Re: Towards a better testsuite from Lars Bergstrom on 2016-04-04 (www-style@w3.org from April 2016)

From: Lars Bergstrom <larsberg@mozilla.com>
Date: Mon, 4 Apr 2016 11:32:21 -0500
To: W3C www-style mailing list <www-style@w3.org>
Message-ID: <CABO6m47u0GhF3epG4dx+DteRYG66wzeMzhBK1X_crFE1PFFgMQ@mail.gmail.com>

On Sun, Apr 3, 2016 at 5:33 PM, Geoffrey Sneddon <me@gsnedders.com> wrote:
>
> At the moment there is almost no ongoing review of tests (because
> nobody looks at them much between their initial review and the spec
> trying to leave CR), which doesn't help with the quality. If we have
> browsers actively running tests, then at least incorrect tests should
> be caught relatively quickly because people will notice them and look
> at them. As for the other categories, I'd hope that most of them got
> caught by the review. Certainly my experience is that w-p-t probably
> has fewer bad tests despite it's comparatively lax processes.

As Servo is a new browser engine implementation, I can definitely
agree with this point. Because the workflow is a fairly smooth
bi-direcitonal sync script, we update our w-p-t tests quite regularly
- at least twice a month, based on a completely ad-hoc scan of our PR
logs (https://github.com/servo/servo/search?o=desc&p=1&q=%22Update+web+platform+tests+to+revision%22&s=created&type=Issues&utf8=%E2%9C%93).

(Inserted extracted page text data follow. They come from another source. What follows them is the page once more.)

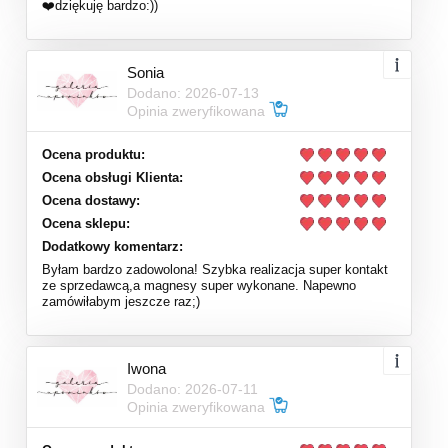
❤️dziękuję bardzo:))
Sonia
Dodano: 2026-07-13
Opinia zweryfikowana
Ocena produktu:
Ocena obsługi Klienta:
Ocena dostawy:
Ocena sklepu:
Dodatkowy komentarz:
Byłam bardzo zadowolona! Szybka realizacja super kontakt
ze sprzedawcą,a magnesy super wykonane. Napewno
zamówiłabym jeszcze raz;)
Iwona
Dodano: 2026-07-11
Opinia zweryfikowana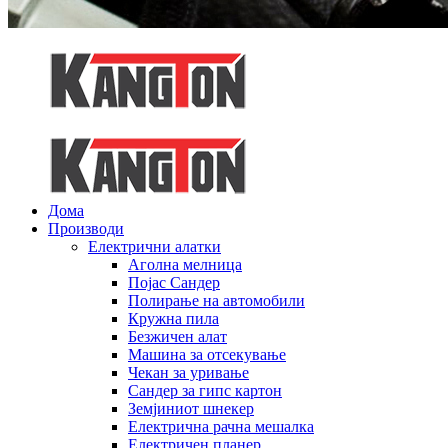
Дома
Производи
Електрични алатки
Аголна мелница
Појас Сандер
Полирање на автомобили
Кружна пила
Безжичен алат
Машина за отсекување
Чекан за уривање
Сандер за гипс картон
Земјиниот шнекер
Електрична рачна мешалка
Електричен планер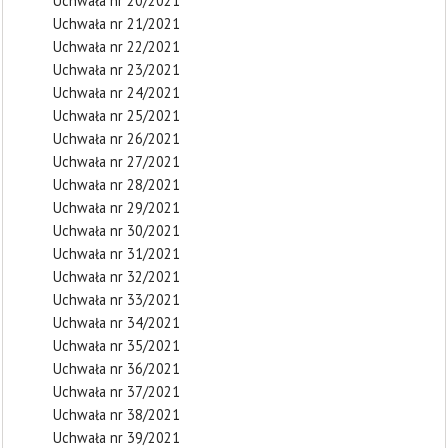
Uchwała nr 20/2021
Uchwała nr 21/2021
Uchwała nr 22/2021
Uchwała nr 23/2021
Uchwała nr 24/2021
Uchwała nr 25/2021
Uchwała nr 26/2021
Uchwała nr 27/2021
Uchwała nr 28/2021
Uchwała nr 29/2021
Uchwała nr 30/2021
Uchwała nr 31/2021
Uchwała nr 32/2021
Uchwała nr 33/2021
Uchwała nr 34/2021
Uchwała nr 35/2021
Uchwała nr 36/2021
Uchwała nr 37/2021
Uchwała nr 38/2021
Uchwała nr 39/2021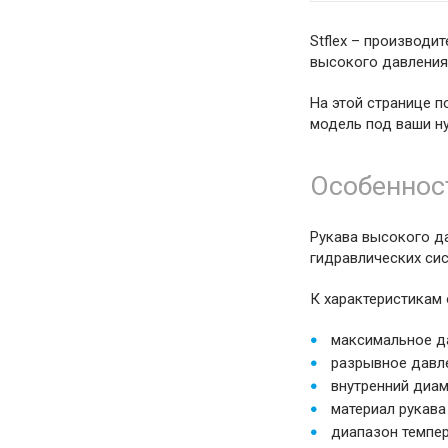
Stflex – производи
высокого давления
На этой странице п
модель под ваши н
Особеннос
Рукава высокого д
гидравлических сис
К характеристикам 
максимальное да
разрывное давле
внутренний диам
материал рукава
диапазон темпер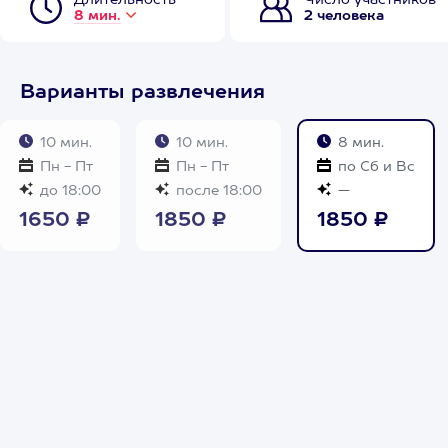
Длительность
Число участников
8 мин.
2 человека
Варианты развлечения
10 мин.
10 мин.
8 мин.
Пн - Пт
Пн - Пт
по Сб и Вс
до 18:00
после 18:00
—
1650 ₽
1850 ₽
1850 ₽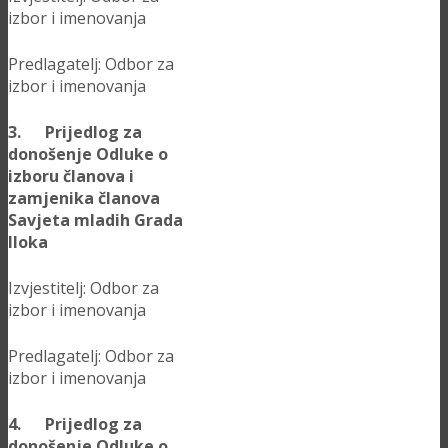
izbor i imenovanja
Predlagatelj: Odbor za
izbor i imenovanja
3. Prijedlog za
donošenje Odluke o
izboru članova i
zamjenika članova
Savjeta mladih Grada
Iloka
Izvjestitelj: Odbor za
izbor i imenovanja
Predlagatelj: Odbor za
izbor i imenovanja
4. Prijedlog za
donošenje Odluke o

I'd say that we're better at looking into new failures that we
encounter and investigating/fixing tests or specifications than we are
at verifying new passes are legitimate. We *do* catch unexpected
passes when they are in obviously strange places (e.g., where we don't
even implement a feature yet). James Graham or ms2ger could comment
more here.

That experience stands in contrast with our experiences with the CSS
WG tests, which we attempted to pick up and run but had trouble even
getting the build system to run on anybody's machine. Once we got
something working, when we tried to upstream a fix, the person who was
figuring out how to walk it backwards through the build system gave up
after a few days of poking around and asked ms2ger to do it. More
recently, we ended up contracting with Geoffrey to get more of the CSS
2.1 tests automated and updated, because I'm pretty sure if we had
tried to that ourselves we would have given up partway through and
just bulk-imported & shared the ad-hoc CSS test suite from Gecko.

I believe that we need to have a set of automated cross-browser tests
in this space that are shared and contributed to by all the major
engines, and I'm willing to continue to fund work in support of it
(caveat: Mozilla is *not* a wealthy organization!). But, we need to
have a system that will encourage the other engine developers to run
and contribute or we're not getting any leverage from this investment
over doing something way cheaper, such as just importing the ad-hoc
tests that exist today in our sibling organization.
- Lars

Received on Monday, 4 April 2016 19:22:58 UTC